Covariate adjustment in logistic regression — and some counterintuitive findings

effect sizes
logistic regression

Jan Vanhove


July 17, 2015

Including sensible covariates is a good idea when analysing continuous experimental data, but when I learnt that its benefits may not carry entirely carry over to the analysis of binary data, I wasn’t sure that I’d fully understood the implications. This post summarises the results of some simulations that I ran to learn more about the usefulness of covariates when analysing binary experimental data.


My previous discussions of the usefulness of including covariates when analysing randomised experiments (here and here) dealt with the case in which the dependent variable is continuous and could be analysed in a linear regression model. In a nutshell, including sensible covariates in such an analysis increases precision and power and does not bias the estimates of the treatment effect.

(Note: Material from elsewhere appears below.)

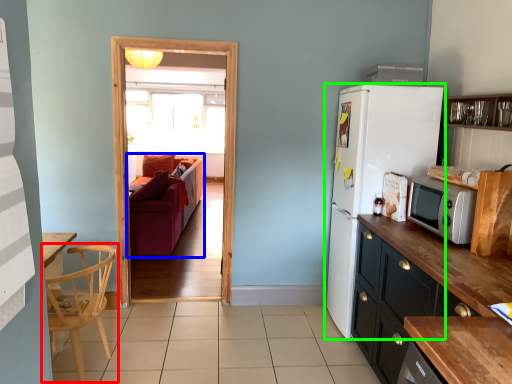 Question: Estimate the real-world distances between objects in this image. Which object is farther from chair (highlighted by a red box), studio couch (highlighted by a blue box) or refrigerator (highlighted by a green box)?

Choices:
 (A) studio couch
 (B) refrigerator

Answer: (A)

I mostly deal with binary dependent variables (e.g. presence v. absence or correct v. incorrect), however, which can be analysed in logistic regression models. According to Robinson and Jewell (1991), the benefits of covariate adjustment in linear regression don’t fully apply to logistic regression models. I wasn’t sure whether I had fully understood their take-home points (reading math-heavy papers means reading selectively for me), though. As I am currently planning a number of randomised experiments with binary outcome variables, I’d like to know whether it’d be useful to extract a number of additional variables that are known to related to this outcome but that aren’t of primary interest to me. To this end, I ran a couple of simulations that probe the effects of covariate adjustment in logistic regressions on the effect size estimate, its standard error and the statistical power for finding a treatment effect. I typically analyse my data using logistic mixed-effects models (see Jaeger 2008), but as a first step, I investigated the effects of covariate adjustment in ‘normal’ logistic regression models, i.e. models without random intercepts and random slopes.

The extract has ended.